Today the Space Race is widely viewed poignantly and fondly as a race to the Moon that culminated with Apollo 11 “winning” the Race for the United States. In fact, it encompassed a much broader range of competition between the Soviet Union and the United States that affected everything from military technology to successfully launching satellites that could land on Mars or orbit other planets in the Solar System. Moreover, the notion that America “won” the Space Race at the end of the 1960s overlooks just how competitive the Space Race actually was in launching people into orbit, as well as the major contributions the Space Race influenced in leading to today’s International Space Station and continued space exploration. 

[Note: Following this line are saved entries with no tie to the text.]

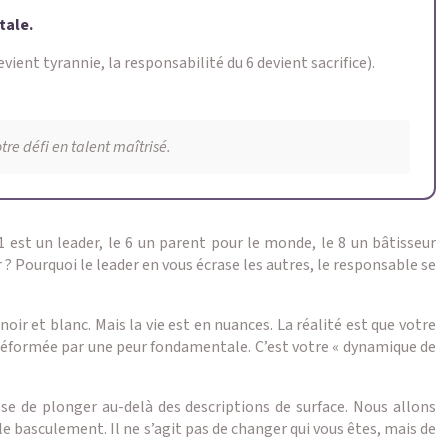
tale.
ient tyrannie, la responsabilité du 6 devient sacrifice).
re défi en talent maîtrisé.
1 est un leader, le 6 un parent pour le monde, le 8 un bâtisseur
 Pourquoi le leader en vous écrase les autres, le responsable se
oir et blanc. Mais la vie est en nuances. La réalité est que votre
, déformée par une peur fondamentale. C’est votre « dynamique de
ose de plonger au-delà des descriptions de surface. Nous allons
le basculement. Il ne s’agit pas de changer qui vous êtes, mais de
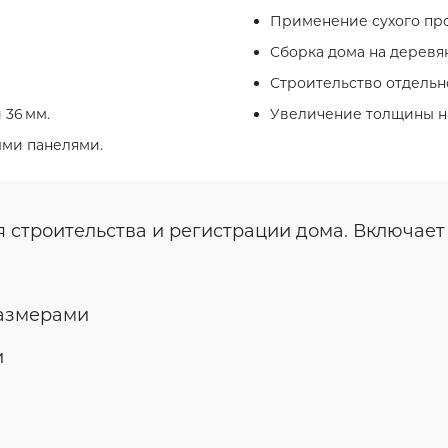
Применение сухого про
Сборка дома на деревя
Строительство отдельно
 36 мм.
Увеличение толщины на
ыми панелями.
я строительства и регистрации дома. Включае
размерами
и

The Apollo space program is the most famous and celebrated in American history, but the first successful landing of men on the Moon during Apollo 11 had complicated roots dating back over a decade. Landing on the Moon presented an ideal goal all on its own, but the government’s urgency in designing the Apollo program was actually brought about by the Soviet Union, which spent much of the 1950s leaving the United States in its dust (and rocket fuel). In 1957, at a time when people were concerned about communism and nuclear war, many Americans were dismayed by news that the Soviet Union was successfully launching satellites into orbit. 

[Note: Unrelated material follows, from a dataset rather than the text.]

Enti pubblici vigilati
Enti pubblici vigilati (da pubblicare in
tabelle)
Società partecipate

Throughout the 1960s, NASA would spend tens of billions on missions to the Moon, the most expensive peacetime program in American history to that point, and Apollo was only made possible by the tests conducted through earlier missions. Of course, by the time it was all done, Americans sure felt the cost was worth it as they watched the first live shots of astronauts Neil Armstrong and Buzz Aldrin walking on the Moon. As he left his first footprint on the Moon, Armstrong transmitted one of the 20th century’s most famous phrases: “That’s one small step for man, one giant leap for mankind.”